Work to be completed:
Make an exact copy of every entry below, with the pictures left out.

======== Supplied material

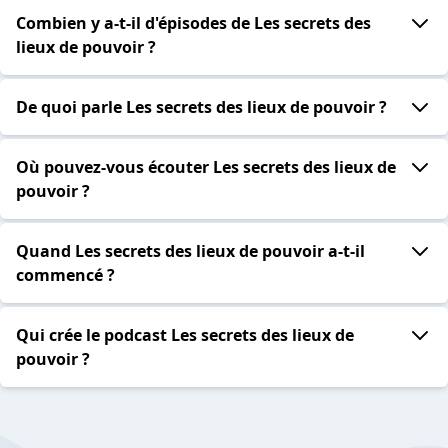
Combien y a-t-il d'épisodes de Les secrets des
lieux de pouvoir ?
De quoi parle Les secrets des lieux de pouvoir ?
Où pouvez-vous écouter Les secrets des lieux de
pouvoir ?
Quand Les secrets des lieux de pouvoir a-t-il
commencé ?
Qui crée le podcast Les secrets des lieux de
pouvoir ?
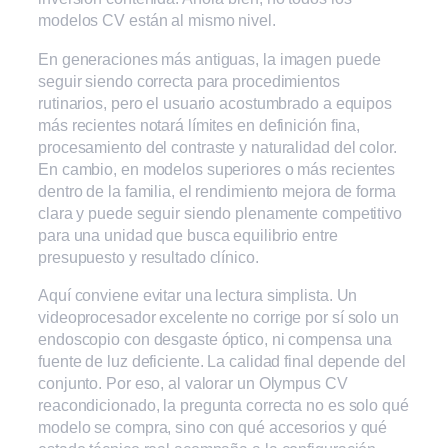
modelos CV están al mismo nivel.
En generaciones más antiguas, la imagen puede
seguir siendo correcta para procedimientos
rutinarios, pero el usuario acostumbrado a equipos
más recientes notará límites en definición fina,
procesamiento del contraste y naturalidad del color.
En cambio, en modelos superiores o más recientes
dentro de la familia, el rendimiento mejora de forma
clara y puede seguir siendo plenamente competitivo
para una unidad que busca equilibrio entre
presupuesto y resultado clínico.
Aquí conviene evitar una lectura simplista. Un
videoprocesador excelente no corrige por sí solo un
endoscopio con desgaste óptico, ni compensa una
fuente de luz deficiente. La calidad final depende del
conjunto. Por eso, al valorar un Olympus CV
reacondicionado, la pregunta correcta no es solo qué
modelo se compra, sino con qué accesorios y qué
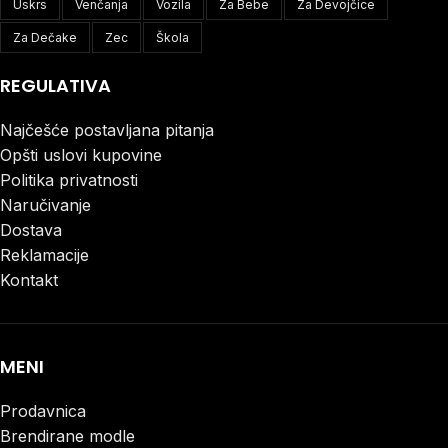
Uskrs
Venčanja
Vozila
Za Bebe
Za Devojčice
Za Dečake
Zec
Škola
REGULATIVA
Najčešće postavljana pitanja
Opšti uslovi kupovine
Politika privatnosti
Naručivanje
Dostava
Reklamacije
Kontakt
MENI
Prodavnica
Brendirane modle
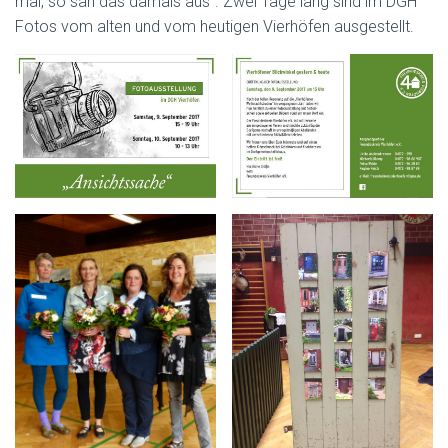
mal, so sah das damals aus“. Zwei Tage lang sind im DGH
Fotos vom alten und vom heutigen Vierhöfen ausgestellt.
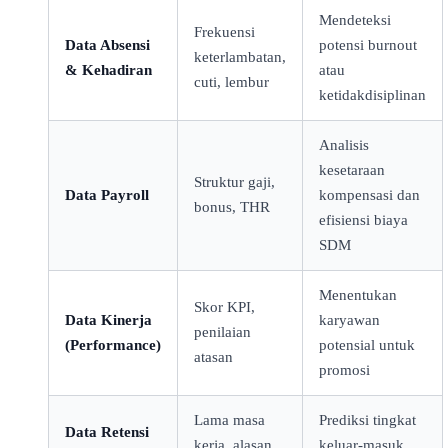
Mendeteksi
Frekuensi
Data Absensi
potensi burnout
keterlambatan,
& Kehadiran
atau
cuti, lembur
ketidakdisiplinan
Analisis
kesetaraan
Struktur gaji,
Data Payroll
kompensasi dan
bonus, THR
efisiensi biaya
SDM
Menentukan
Skor KPI,
Data Kinerja
karyawan
penilaian
(Performance)
potensial untuk
atasan
promosi
Lama masa
Prediksi tingkat
Data Retensi
kerja, alasan
keluar-masuk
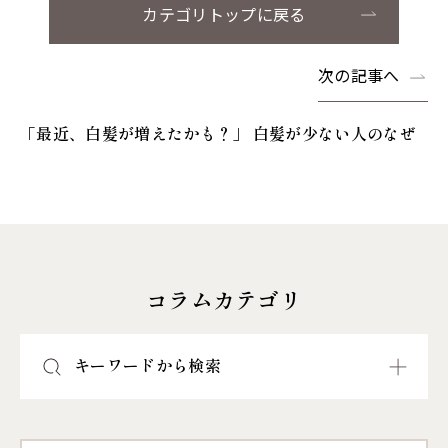
カテゴリトップに戻る
次の記事へ
「最近、白髪が増えたかも？」 白髪が少ない人のなぜ
コラムカテゴリ
キーワードから検索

================

Exercise output:
Combien y a-t-il d'épisodes de Les secrets des
lieux de pouvoir ?
De quoi parle Les secrets des lieux de pouvoir ?
Où pouvez-vous écouter Les secrets des lieux de
pouvoir ?
Quand Les secrets des lieux de pouvoir a-t-il
commencé ?
Qui crée le podcast Les secrets des lieux de
pouvoir ?
modelos CV están al mismo nivel.
En generaciones más antiguas, la imagen puede
seguir siendo correcta para procedimientos
rutinarios, pero el usuario acostumbrado a equipos
más recientes notará límites en definición fina,
procesamiento del contraste y naturalidad del color.
En cambio, en modelos superiores o más recientes
dentro de la familia, el rendimiento mejora de forma
clara y puede seguir siendo plenamente competitivo
para una unidad que busca equilibrio entre
presupuesto y resultado clínico.
Aquí conviene evitar una lectura simplista. Un
videoprocesador excelente no corrige por sí solo un
endoscopio con desgaste óptico, ni compensa una
fuente de luz deficiente. La calidad final depende del
conjunto. Por eso, al valorar un Olympus CV
reacondicionado, la pregunta correcta no es solo qué
modelo se compra, sino con qué accesorios y qué
Uskrs
Venčanja
Vozila
Za Bebe
Za Devojčice
Za Dečake
Zec
Škola
REGULATIVA
Najčešće postavljana pitanja
Opšti uslovi kupovine
Politika privatnosti
Naručivanje
Dostava
Reklamacije
Kontakt
MENI
Prodavnica
Brendirane modle
mal, so sah das damals aus“. Zwei Tage lang sind im DGH
Fotos vom alten und vom heutigen Vierhöfen ausgestellt.
Mendeteksi
Frekuensi
Data Absensi
potensi burnout
keterlambatan,
& Kehadiran
atau
cuti, lembur
ketidakdisiplinan
Analisis
kesetaraan
Struktur gaji,
Data Payroll
kompensasi dan
bonus, THR
efisiensi biaya
SDM
Menentukan
Skor KPI,
Data Kinerja
karyawan
penilaian
(Performance)
potensial untuk
atasan
promosi
Lama masa
Prediksi tingkat
Data Retensi
kerja, alasan
keluar-masuk
カテゴリトップに戻る
次の記事へ
「最近、白髪が増えたかも？」 白髪が少ない人のなぜ
コラムカテゴリ
キーワードから検索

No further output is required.